Data excerpts:

[Start of Attachment]

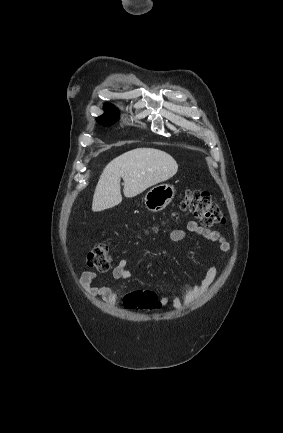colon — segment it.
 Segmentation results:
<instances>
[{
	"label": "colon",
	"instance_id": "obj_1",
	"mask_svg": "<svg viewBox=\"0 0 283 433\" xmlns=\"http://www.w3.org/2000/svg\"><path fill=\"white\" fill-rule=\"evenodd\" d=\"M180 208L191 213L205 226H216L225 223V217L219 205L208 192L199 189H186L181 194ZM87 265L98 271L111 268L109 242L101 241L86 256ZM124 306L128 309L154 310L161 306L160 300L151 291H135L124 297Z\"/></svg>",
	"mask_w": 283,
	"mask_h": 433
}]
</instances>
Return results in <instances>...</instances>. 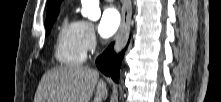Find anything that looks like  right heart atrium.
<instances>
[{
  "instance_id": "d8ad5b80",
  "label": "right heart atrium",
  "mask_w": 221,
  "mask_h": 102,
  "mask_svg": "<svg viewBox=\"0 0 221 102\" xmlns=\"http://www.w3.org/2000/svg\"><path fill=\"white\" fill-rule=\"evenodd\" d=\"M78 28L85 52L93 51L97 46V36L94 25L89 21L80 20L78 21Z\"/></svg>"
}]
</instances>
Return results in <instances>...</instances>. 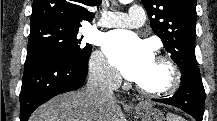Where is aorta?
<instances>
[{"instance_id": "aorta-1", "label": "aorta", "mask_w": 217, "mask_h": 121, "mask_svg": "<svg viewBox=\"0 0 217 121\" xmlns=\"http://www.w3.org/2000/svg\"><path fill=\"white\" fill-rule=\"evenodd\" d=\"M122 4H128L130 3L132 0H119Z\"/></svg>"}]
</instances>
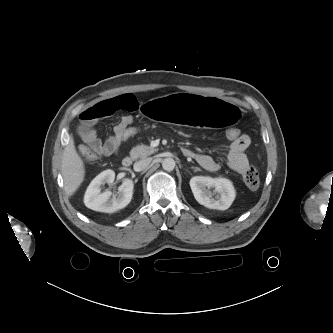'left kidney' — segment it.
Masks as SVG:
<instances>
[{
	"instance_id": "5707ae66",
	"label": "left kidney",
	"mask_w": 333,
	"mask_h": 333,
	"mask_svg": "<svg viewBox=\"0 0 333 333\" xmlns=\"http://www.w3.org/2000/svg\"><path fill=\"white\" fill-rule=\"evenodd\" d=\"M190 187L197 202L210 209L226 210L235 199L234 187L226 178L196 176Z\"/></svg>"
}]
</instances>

[End of Attachment]
[Start of Attachment]

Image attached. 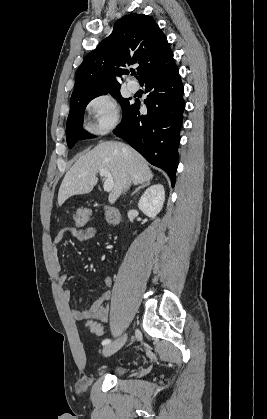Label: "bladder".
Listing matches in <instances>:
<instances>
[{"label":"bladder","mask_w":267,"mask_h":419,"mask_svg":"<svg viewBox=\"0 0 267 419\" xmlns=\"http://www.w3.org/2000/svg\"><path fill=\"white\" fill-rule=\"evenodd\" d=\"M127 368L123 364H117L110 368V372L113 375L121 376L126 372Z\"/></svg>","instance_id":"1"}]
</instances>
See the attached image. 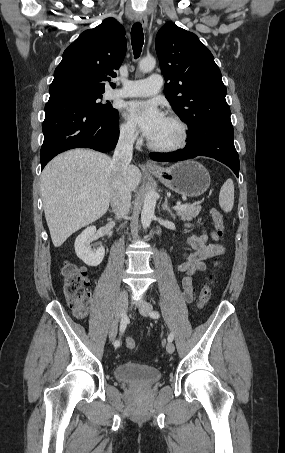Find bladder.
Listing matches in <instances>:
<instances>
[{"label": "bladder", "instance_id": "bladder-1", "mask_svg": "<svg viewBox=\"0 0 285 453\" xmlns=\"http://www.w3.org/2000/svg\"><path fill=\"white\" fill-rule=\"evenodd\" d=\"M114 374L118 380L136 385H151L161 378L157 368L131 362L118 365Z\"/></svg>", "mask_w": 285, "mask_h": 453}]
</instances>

[End of Attachment]

# [Required action]
Which lines of the data contain the word "white"? Copy each one.

# [Result below]
	"mask_svg": "<svg viewBox=\"0 0 283 433\" xmlns=\"http://www.w3.org/2000/svg\"><path fill=\"white\" fill-rule=\"evenodd\" d=\"M180 208L191 213L205 226H216L225 223V217L219 205L208 192L199 189H186L181 194ZM87 265L98 271L111 268L109 242L101 241L86 256ZM124 306L128 309L154 310L161 306L160 300L151 291H135L124 297Z\"/></svg>",
  "mask_svg": "<svg viewBox=\"0 0 221 102\" xmlns=\"http://www.w3.org/2000/svg\"><path fill=\"white\" fill-rule=\"evenodd\" d=\"M78 28L85 52L93 51L97 46V36L94 25L89 21L80 20L78 21Z\"/></svg>"
[{"instance_id": "aorta-1", "label": "aorta", "mask_w": 217, "mask_h": 121, "mask_svg": "<svg viewBox=\"0 0 217 121\" xmlns=\"http://www.w3.org/2000/svg\"><path fill=\"white\" fill-rule=\"evenodd\" d=\"M122 4H128L130 3L132 0H119Z\"/></svg>"}]
	"mask_svg": "<svg viewBox=\"0 0 333 333\" xmlns=\"http://www.w3.org/2000/svg\"><path fill=\"white\" fill-rule=\"evenodd\" d=\"M190 187L197 202L210 209L226 210L235 199L234 187L226 178L196 176Z\"/></svg>"
[{"label":"bladder","mask_w":267,"mask_h":419,"mask_svg":"<svg viewBox=\"0 0 267 419\" xmlns=\"http://www.w3.org/2000/svg\"><path fill=\"white\" fill-rule=\"evenodd\" d=\"M127 368L123 364H117L110 368V372L113 375L121 376L126 372Z\"/></svg>","instance_id":"1"}]
[{"label": "bladder", "instance_id": "bladder-1", "mask_svg": "<svg viewBox=\"0 0 285 453\" xmlns=\"http://www.w3.org/2000/svg\"><path fill=\"white\" fill-rule=\"evenodd\" d=\"M114 374L118 380L136 385H151L161 378L157 368L131 362L118 365Z\"/></svg>", "mask_w": 285, "mask_h": 453}]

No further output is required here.